Kritik zu Cloudy Mountain
Der Berg ist aktiv! Ein Bahnprojekt ist gefährdet, eine Stadt droht zu versinken. Und die Chinesen beweisen nicht nur ihre infrastrukturelle Effizienz, sondern auch: dass man ein Desaster Movie mit einem Minimum an Verlusten drehen kann
Es gibt mal wieder Probleme mit der Plattentektonik, kennen wir. Aber während in Roland Emmerichs »2012« massive Kontinentalbewegungen die komplette Erdoberfläche zerbröselten, fokussiert sich »Cloudy Mountain« auf einen überschaubaren Bezirk in der chinesischen Provinz Guizhou. Und es geht nicht um Milliarden Tote, sondern »nur« um die 160.000 Bewohner der Region. »Cloudy Mountain« ist zweifellos ein Katastrophenfilm. Der Schauwert liegt hier jedoch nicht in der enthemmten Vernichtung von Menschen und Material, der Visualisierung des Untergangs. Dies ist ein Film, der sich nach Rettung sehnt.
Das ahnt man schon bei den ersten Totalen, die liebevoll die Grandezza des Schauplatzes, einer dramatischen Karstlandschaft mit tiefen Schluchten, ausstellen. Hier wühlen sich seit zehn Jahren die Arbeiter eines Bahnprojekts durch den Fels.

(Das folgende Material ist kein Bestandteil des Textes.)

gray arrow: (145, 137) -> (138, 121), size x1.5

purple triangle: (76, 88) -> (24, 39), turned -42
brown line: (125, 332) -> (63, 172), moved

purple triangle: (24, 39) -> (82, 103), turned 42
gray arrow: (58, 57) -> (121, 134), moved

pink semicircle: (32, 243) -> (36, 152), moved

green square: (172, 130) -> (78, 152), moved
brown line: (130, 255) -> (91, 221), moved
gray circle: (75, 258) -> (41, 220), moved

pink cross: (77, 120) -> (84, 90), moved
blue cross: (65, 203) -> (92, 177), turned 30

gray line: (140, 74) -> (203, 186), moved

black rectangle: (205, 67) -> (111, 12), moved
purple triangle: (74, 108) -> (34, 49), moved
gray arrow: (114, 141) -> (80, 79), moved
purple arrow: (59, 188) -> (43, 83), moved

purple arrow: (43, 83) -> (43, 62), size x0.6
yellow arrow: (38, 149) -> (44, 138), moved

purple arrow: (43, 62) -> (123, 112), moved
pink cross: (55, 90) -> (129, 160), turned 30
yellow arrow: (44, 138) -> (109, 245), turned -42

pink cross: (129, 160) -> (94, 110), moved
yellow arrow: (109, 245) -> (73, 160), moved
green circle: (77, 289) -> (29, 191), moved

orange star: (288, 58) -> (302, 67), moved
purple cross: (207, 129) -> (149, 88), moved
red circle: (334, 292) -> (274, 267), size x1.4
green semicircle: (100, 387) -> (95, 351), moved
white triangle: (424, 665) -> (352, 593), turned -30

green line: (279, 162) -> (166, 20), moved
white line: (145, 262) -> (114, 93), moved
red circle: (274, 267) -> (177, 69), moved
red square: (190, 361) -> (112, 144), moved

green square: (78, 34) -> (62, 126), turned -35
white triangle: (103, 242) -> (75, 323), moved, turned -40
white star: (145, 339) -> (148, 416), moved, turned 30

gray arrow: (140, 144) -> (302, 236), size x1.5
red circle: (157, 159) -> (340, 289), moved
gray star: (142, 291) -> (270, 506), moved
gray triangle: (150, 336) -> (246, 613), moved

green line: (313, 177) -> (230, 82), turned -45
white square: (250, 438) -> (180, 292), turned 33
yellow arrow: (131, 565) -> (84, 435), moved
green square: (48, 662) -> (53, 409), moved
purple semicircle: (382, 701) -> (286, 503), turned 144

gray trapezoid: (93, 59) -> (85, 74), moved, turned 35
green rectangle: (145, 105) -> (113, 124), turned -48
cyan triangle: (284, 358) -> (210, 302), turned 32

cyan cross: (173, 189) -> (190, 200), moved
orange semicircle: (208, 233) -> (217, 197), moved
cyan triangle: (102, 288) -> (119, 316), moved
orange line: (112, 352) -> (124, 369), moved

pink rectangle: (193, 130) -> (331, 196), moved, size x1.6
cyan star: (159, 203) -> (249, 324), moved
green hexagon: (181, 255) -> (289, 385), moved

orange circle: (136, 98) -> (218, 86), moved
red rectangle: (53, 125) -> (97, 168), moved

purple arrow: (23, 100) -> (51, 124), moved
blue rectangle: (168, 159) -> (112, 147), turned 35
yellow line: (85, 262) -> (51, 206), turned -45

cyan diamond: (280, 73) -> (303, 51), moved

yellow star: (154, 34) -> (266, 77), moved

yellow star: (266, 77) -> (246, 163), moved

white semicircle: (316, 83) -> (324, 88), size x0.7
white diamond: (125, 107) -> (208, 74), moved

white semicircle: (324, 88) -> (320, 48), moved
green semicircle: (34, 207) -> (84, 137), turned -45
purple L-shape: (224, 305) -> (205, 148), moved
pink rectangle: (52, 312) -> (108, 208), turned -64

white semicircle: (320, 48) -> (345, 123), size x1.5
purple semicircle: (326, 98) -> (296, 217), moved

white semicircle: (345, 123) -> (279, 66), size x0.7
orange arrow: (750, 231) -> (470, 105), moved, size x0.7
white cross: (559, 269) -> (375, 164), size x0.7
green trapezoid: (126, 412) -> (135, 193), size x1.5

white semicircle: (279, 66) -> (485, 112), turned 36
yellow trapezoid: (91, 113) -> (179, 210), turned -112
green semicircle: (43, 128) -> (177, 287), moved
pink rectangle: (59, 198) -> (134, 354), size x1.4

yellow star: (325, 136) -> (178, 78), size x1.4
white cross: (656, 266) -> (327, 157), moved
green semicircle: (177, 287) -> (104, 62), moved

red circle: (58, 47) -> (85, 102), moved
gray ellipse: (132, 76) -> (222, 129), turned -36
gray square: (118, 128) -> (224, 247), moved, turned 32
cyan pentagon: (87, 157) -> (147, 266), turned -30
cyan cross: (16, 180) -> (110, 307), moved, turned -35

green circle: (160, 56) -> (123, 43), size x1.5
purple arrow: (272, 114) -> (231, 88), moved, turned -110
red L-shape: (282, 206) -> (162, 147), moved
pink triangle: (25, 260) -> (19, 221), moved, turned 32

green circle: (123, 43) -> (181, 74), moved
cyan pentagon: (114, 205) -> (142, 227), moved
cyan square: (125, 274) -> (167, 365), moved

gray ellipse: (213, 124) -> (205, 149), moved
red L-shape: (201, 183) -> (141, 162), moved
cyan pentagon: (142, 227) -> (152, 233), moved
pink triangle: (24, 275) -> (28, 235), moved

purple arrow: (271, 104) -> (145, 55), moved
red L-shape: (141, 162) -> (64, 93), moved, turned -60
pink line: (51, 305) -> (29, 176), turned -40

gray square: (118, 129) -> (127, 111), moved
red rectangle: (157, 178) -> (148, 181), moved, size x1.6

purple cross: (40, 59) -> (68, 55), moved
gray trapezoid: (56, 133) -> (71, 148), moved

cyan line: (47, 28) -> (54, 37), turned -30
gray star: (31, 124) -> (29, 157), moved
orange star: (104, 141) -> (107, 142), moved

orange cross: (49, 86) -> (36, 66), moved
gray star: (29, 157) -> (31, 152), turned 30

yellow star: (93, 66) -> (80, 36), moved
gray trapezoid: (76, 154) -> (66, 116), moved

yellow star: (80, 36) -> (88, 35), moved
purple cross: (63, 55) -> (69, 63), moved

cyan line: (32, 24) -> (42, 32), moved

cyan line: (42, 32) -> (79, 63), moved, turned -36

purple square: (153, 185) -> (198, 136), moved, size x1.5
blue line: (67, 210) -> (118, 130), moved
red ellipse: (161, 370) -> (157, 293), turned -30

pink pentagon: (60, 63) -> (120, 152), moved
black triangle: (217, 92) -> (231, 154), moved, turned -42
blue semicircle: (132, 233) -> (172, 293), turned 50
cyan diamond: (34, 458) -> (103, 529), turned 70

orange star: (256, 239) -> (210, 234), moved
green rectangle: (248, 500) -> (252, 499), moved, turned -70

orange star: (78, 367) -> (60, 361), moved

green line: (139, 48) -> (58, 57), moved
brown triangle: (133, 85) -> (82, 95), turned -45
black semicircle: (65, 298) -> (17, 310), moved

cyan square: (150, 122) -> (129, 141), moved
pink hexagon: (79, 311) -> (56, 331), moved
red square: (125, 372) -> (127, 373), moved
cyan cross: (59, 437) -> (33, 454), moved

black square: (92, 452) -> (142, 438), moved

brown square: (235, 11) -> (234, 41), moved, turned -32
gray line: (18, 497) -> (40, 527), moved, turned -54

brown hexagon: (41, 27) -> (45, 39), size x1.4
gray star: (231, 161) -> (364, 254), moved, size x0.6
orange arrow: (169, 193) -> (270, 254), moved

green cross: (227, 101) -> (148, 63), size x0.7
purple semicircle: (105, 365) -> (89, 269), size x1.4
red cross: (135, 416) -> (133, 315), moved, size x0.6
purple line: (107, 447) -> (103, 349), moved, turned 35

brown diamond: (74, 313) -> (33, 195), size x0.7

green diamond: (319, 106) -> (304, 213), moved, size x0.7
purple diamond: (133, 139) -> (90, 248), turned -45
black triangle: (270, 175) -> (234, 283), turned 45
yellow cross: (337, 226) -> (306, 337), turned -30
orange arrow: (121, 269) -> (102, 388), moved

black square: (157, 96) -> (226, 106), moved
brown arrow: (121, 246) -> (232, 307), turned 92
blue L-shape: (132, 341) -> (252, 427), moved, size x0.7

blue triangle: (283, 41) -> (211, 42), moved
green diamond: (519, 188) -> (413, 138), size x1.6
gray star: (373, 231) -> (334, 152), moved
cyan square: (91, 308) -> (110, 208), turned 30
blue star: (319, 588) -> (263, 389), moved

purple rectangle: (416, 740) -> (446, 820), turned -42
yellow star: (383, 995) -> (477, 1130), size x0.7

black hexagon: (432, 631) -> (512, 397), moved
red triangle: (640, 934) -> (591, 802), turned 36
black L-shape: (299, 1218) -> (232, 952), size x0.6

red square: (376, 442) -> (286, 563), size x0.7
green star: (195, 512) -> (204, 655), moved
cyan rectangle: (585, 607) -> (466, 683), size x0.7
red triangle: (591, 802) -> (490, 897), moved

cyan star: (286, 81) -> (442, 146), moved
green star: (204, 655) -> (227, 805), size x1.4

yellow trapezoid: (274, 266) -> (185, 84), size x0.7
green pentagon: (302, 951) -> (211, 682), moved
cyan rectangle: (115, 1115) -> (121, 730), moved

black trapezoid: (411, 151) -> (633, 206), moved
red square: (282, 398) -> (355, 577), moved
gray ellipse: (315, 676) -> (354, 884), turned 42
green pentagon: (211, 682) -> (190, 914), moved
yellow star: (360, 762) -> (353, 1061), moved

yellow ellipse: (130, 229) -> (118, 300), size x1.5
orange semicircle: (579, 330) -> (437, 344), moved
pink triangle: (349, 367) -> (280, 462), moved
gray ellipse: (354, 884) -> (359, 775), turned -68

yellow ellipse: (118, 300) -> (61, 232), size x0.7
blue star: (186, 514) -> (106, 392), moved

Der Tunnel, der eine neue Hochgeschwindigkeitsstrecke komplettiert – einer dieser infrastrukturellen Kraftakte, die aus einem bitterarmen Entwicklungsland die zweitgrößte Industrienation gemacht haben –, ist so gut wie fertig. Doch nach einem überraschenden Wassereinbruch wird dem jungen Geologen Hong Yizhou (Yilong Zhu) klar: Der Berg ist aktiv. Während Yizhou zu einer klärenden Expedition aufbricht, fährt seine Freundin und Kollegin in die nahe Stadt, um einen Besucher abzuholen – Yizhous Vater (Zhizhong Huang). Der ist ein Eisenbahner alten Schlags, einer der railway soldiers, die in der Volksrepublik als Nationalhelden verehrt werden .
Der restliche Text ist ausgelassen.